1. INTRODUCTION

Karst areas in southwest China, a humid monsoon region with distinct dry and rainy seasons, are characterised by typical regional soil and vegetation that distinguish them from other regions at the same latitude (Peng et al., 2008). Carbonate-derived laterite is widely distributed in karst areas with high clay contents, low permeabilities, and high water-holding capacities (Waller and Wallender, 1993; Liu, et al., 2016; 2020). These soil features determine the calciphile and drought endurance of local vegetation (Peng et al., 2008). Moreover, the complex and unique topographical and geological conditions of karst areas lead to water and nutrient loss (Wang et al., 2019). Given these circumstances, the importance and specificity of these regions have alarmed people about their ecological conditions.
Cracks are physical phenomena that exist in clayey and expansive soils (Sima et al., 2014; Acharya et al., 2015). In karsts, the alternating wet and dry conditions and the special dilation-shrinkage characteristics of carbonate-derived laterite allow for soil cracks to form with ease (Liao et al., 2000; Zhang et al., 2021). Additionally, shallow subsurface cracks may be influenced by plant roots (Shem et al., 2009; Zhu et al., 2020), burrowing fauna (Li et al., 2019), and artificial factors (Mossadeghi-Björklund et al., 2016; Tang et al., 2016). For example, Eucalyptus robusta can absorb approximately 9 t hm−2 year−1 of carbon dioxide while releasing oxygen (Ghannoum et al., 2010; Teixeira et al., 2020); further, rapid water absorption through its root systems result in soil crevices and cracks (Shem et al., 2009).

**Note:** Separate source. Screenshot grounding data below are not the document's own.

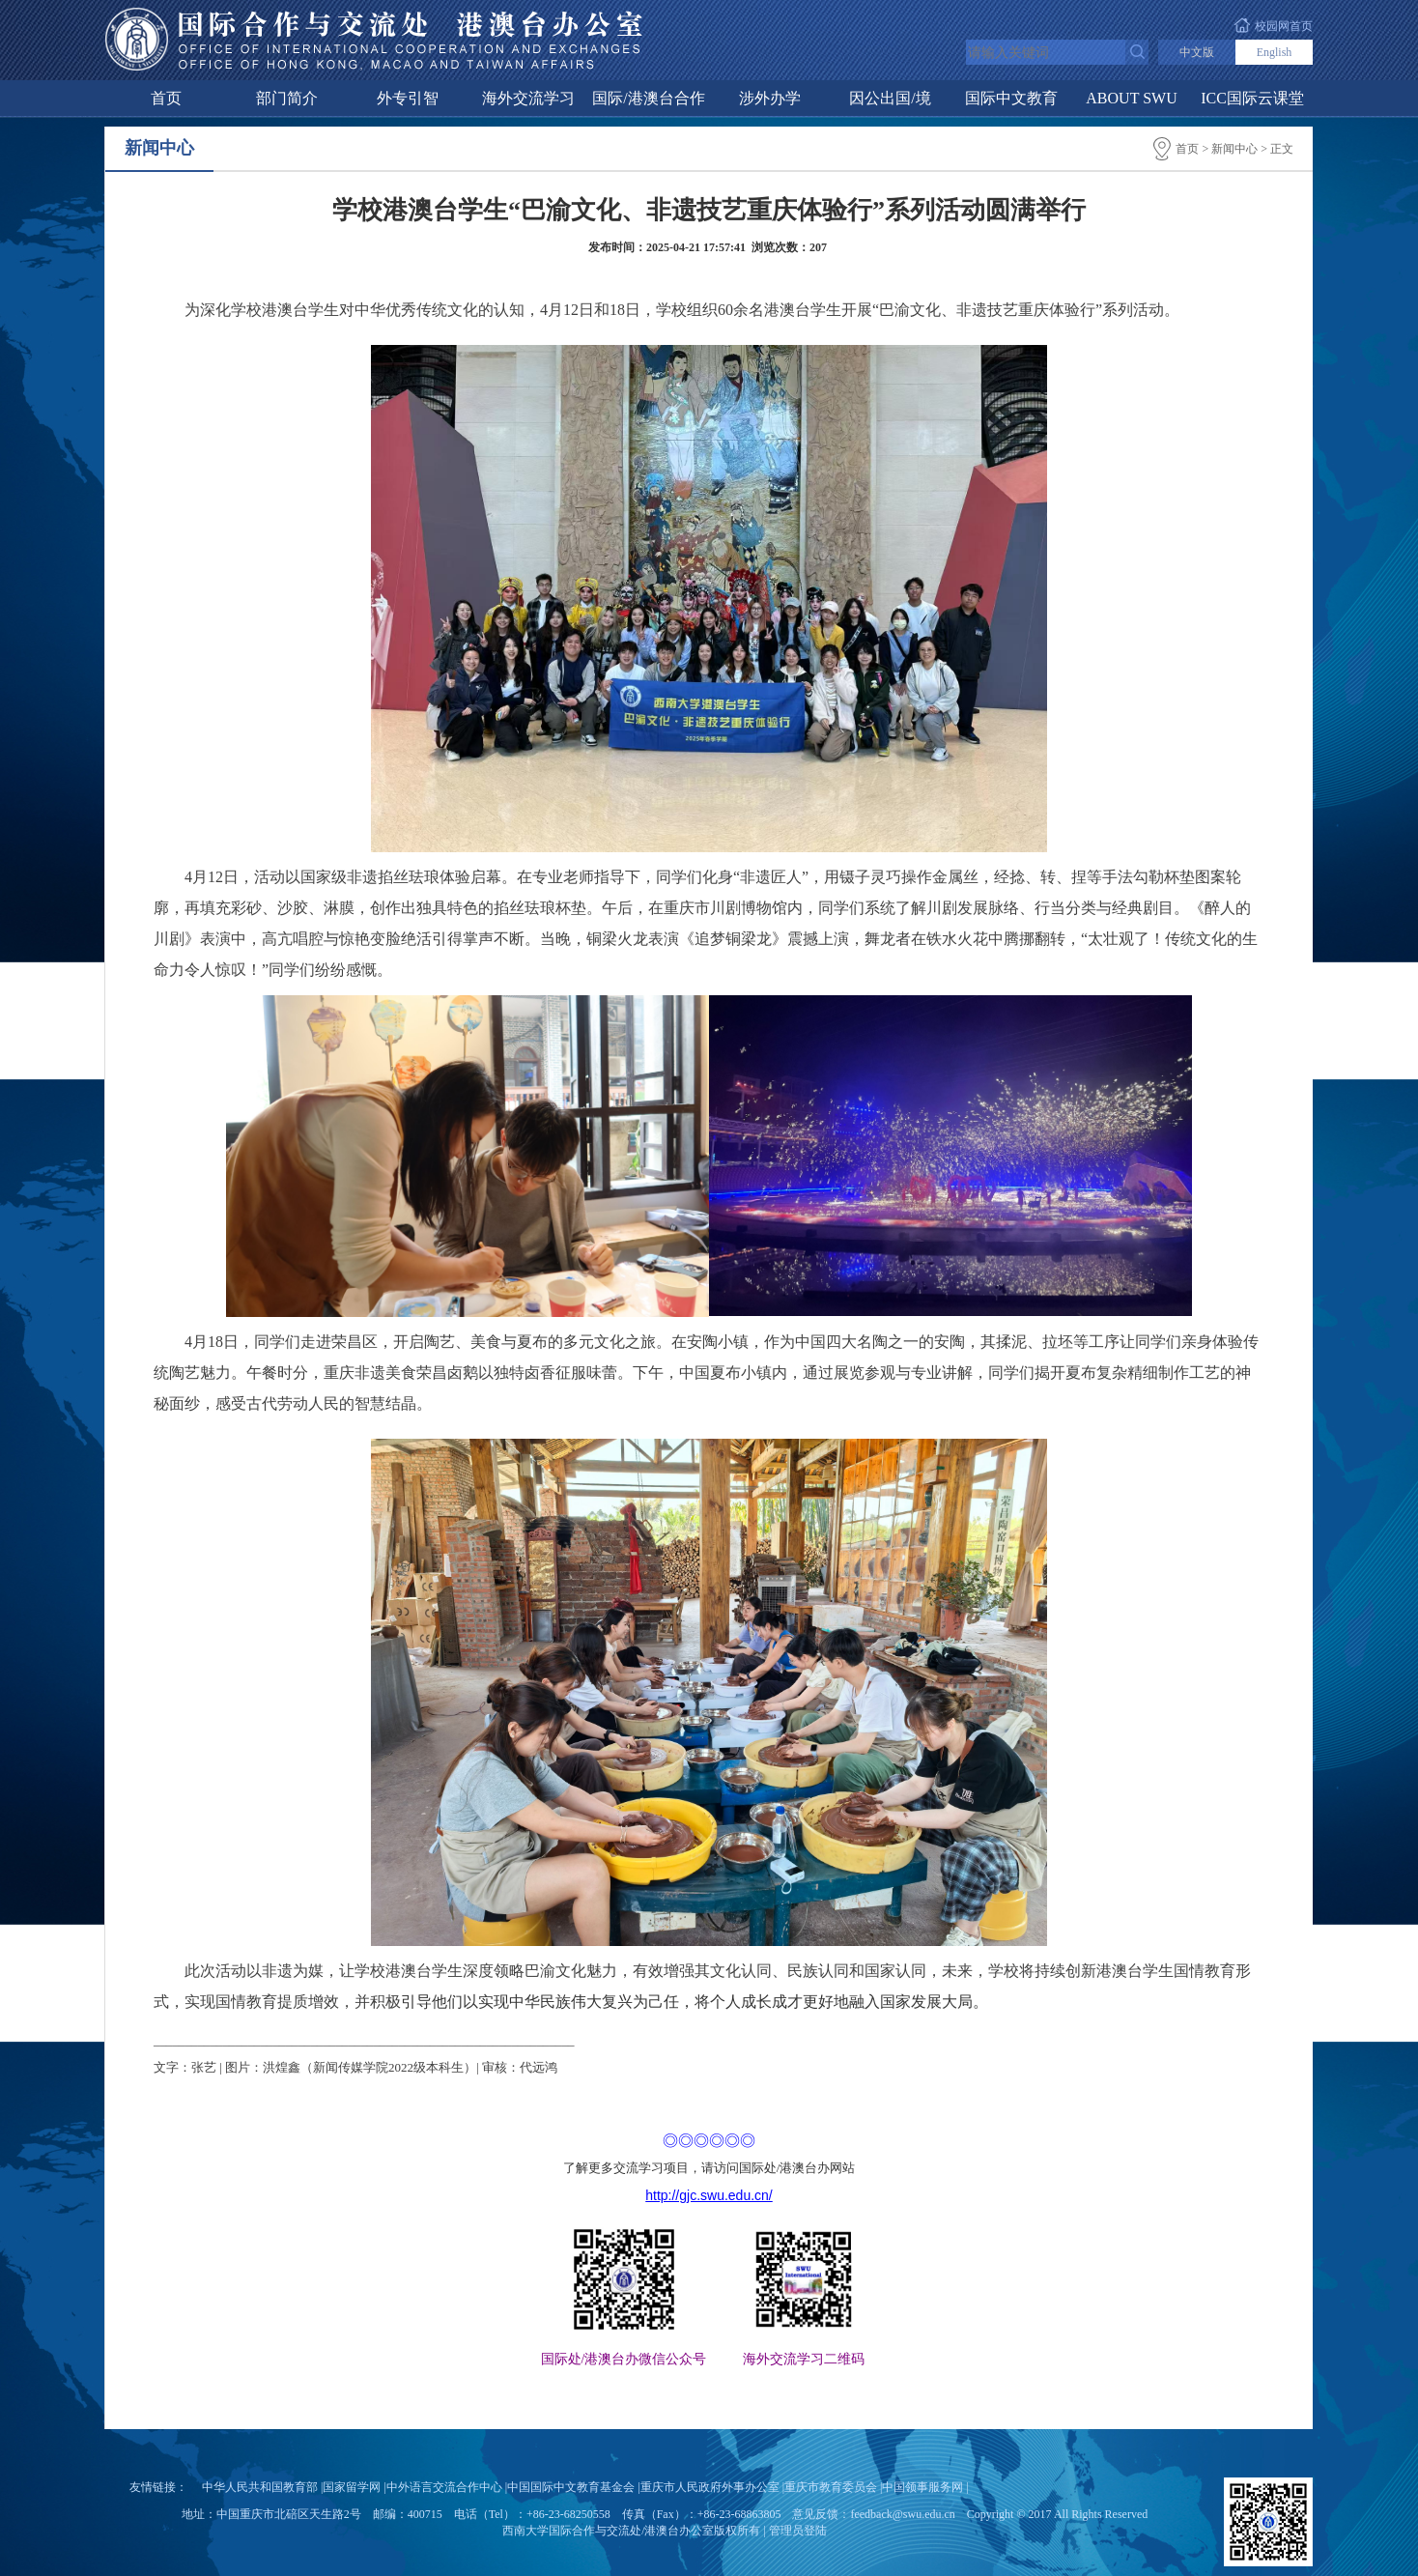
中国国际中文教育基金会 (571, 2487)
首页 (166, 98)
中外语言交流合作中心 (444, 2487)
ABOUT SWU (1131, 98)
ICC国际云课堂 (1252, 98)
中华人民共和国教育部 (260, 2487)
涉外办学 (770, 98)
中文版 (1196, 52)
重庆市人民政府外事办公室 (710, 2487)
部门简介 (287, 98)
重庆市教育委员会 (830, 2487)
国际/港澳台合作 (648, 98)
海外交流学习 (528, 98)
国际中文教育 (1011, 98)
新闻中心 (1234, 149)
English (1274, 52)
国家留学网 (352, 2487)
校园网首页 (1284, 26)
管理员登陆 (798, 2530)
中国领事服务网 (922, 2487)
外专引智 (408, 98)
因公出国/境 (889, 98)
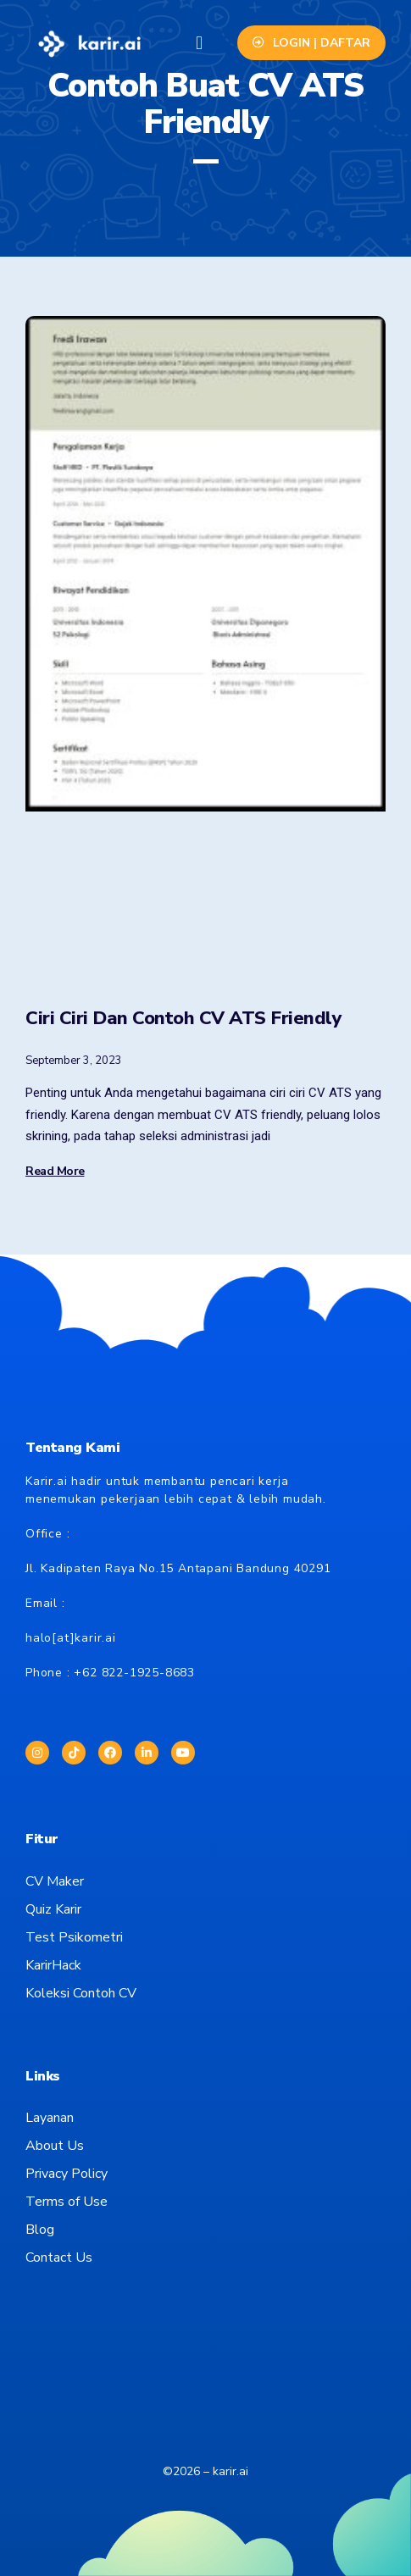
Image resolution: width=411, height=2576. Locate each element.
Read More (55, 1171)
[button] (199, 43)
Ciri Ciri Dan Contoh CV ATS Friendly (183, 1018)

Cracks can enhance water infiltration and induce preferential flows (Zhang et al., 2014), making water one of the most important factors limiting karst forest development (Zhang et al., 2018; Liu et al., 2020). Preferential flow, generated by the rapid penetration of moisture through soil pore channels, is a nonuniform and unstable water flow (Bouma and De Laat, 1981; Sheng et al., 2014). Crack properties including configuration, orientation, inclusion, angle, depth, and volume can affect water distribution and preferential flow (Zhao et al., 2014). For example, the configuration of a linear crack has a high saturated hydraulic conductivity compared with other shapes and thus develops preferential flow (Liu and She, 2020), whereas regular rectangular crack networks made of steel sheets generate preferential flow only under high-intensity precipitation or irrigation conditions (Zhu et al., 2018). Inclusions within soil cracks are normally coarse particles and rock fragments in karsts (Chen et al., 2011). Although cracks and fissures in nature exist with complex combinations of properties (Zhang et al., 2014; Zhu et al., 2020), the small-scale control of the preferential flow of isolated cracks is critical for water loss in soil-epikarst zones (Liu and She, 2020).
Preferential flow visibility is usually achieved by Brilliant Blue FCF (C.I. Food Blue 2), which is a tracer that marks the area where stained water flows (Bouma and De Laat, 1981; Hagedorn and Bundt, 2002) and traces the flow paths to reveal soil profile characteristics (Hagedorn and Bundt, 2002; Sheng et al., 2009). Recently, ground-penetrating radar (GPR) has been successfully applied to karsts to reveal structural information about the subsurface and transform invisible geological features into trended signals (Estrada-Medina et al., 2010; Fernandes et al., 2015), thereby providing more detailed information about soil profiles. GPR can accurately locate soil cracks and identify crack widths as low as 1–2 mm (Levatti et al., 2017). The combination of‘ time-lapse GPR surveys and infiltration experiments has revealed channelling soil water characteristics (Di Prima et al., 2022). However, the combination of field-based GPR data and lab-based infiltration experiments on crack properties has not been tested to generalise the flow infiltration process.
To clarify whether soil cracks enhanced preferential flow and effected infiltration processes, a case study approach was chosen. GPR was applied to physically identify the natural soil cracks and place “manmade cracks” in transparent Plexiglas columns to observe infiltration over time. This study aimed to i) identify the soil crack properties through GPR envelopes with excavated pedons; ii) evaluate the effects of crack inclusion, width, and configuration on infiltration processes and preferential flow; and iii) discuss the preferential flow characteristics caused by different cracks to further explore the infiltration mechanism in karsts.